My sister has just moved to a new estate with her two daughters – one 10 the other 13. It is a new estate, onto which developers have squeezed a lot of houses and flats. She therefore has many new neighbours. Quite a number are single men, many of them middle-aged or older. Some, I guess, are divorced or gay, others unmarried. Naturally, as a single mother of two young girls, she's wary.
Now, before I get flamed, I know that not every single, childless man over 40 is a creep. That goes without saying. My brother is over 40 and unmarried, and so is a cousin. Both are thoroughly decent men.
That said, I do understand her concerns. Last summer, during a heatwave, I took her eldest girl (then 12) into town for the day. She wore quite skimpy, revealing clothes, but even so I was shocked by some of the looks we got. I don't have a daughter myself, and was quite chubby as a girl, so I'm probably naive.
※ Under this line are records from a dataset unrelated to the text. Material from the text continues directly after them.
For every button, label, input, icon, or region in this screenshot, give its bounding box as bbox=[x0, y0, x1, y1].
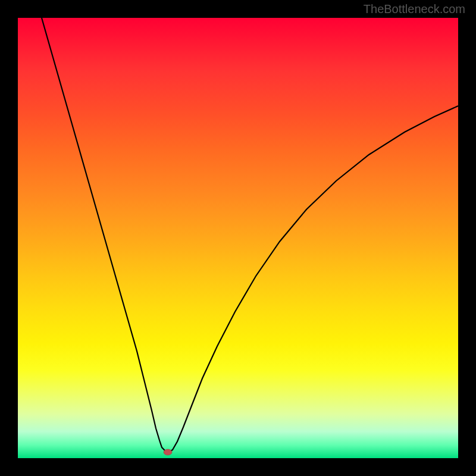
bottleneck-curve bbox=[42, 18, 458, 452]
chart-svg bbox=[18, 18, 458, 458]
optimal-point-marker bbox=[164, 449, 172, 455]
plot-area bbox=[18, 18, 458, 458]
watermark-text: TheBottleneck.com bbox=[364, 2, 465, 16]
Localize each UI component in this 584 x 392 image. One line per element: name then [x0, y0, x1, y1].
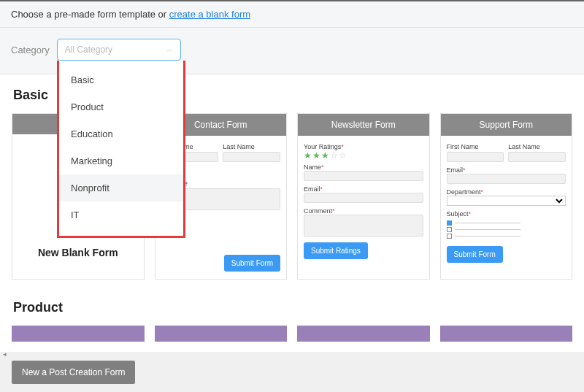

We wandered round town and then went and ate some lunch in the park. Jesus, the number of drooling, lingering looks really upset me. Time and again I'd catch men looking at her out the corner of their eye. And these were often men in their 50s and 60s, out shopping with their wives. Has anyone else had this experience? By the time we got back to the car I was raging.
I told my sister that if she feels an instant revulsion, trust that response. It's usually correct. There used to be a guy in my local Tesco who I couldn't bear. He made my skin crawl. There was absolutely no reason for this (I'd never even heard him speak), but something about him set my alarm bells ringing. I later found out he was on the sex offender's register. What is it that sets those alarm bells off? It's so strange. I sometimes wonder if we have a sixth sense for this kind of thing. It isn't eccentricity. I have had male colleagues and neighbours over the years who were eccentric or unconventional, yet in many cases I liked and trusted them. If you were my sister, what red flags would you be looking for?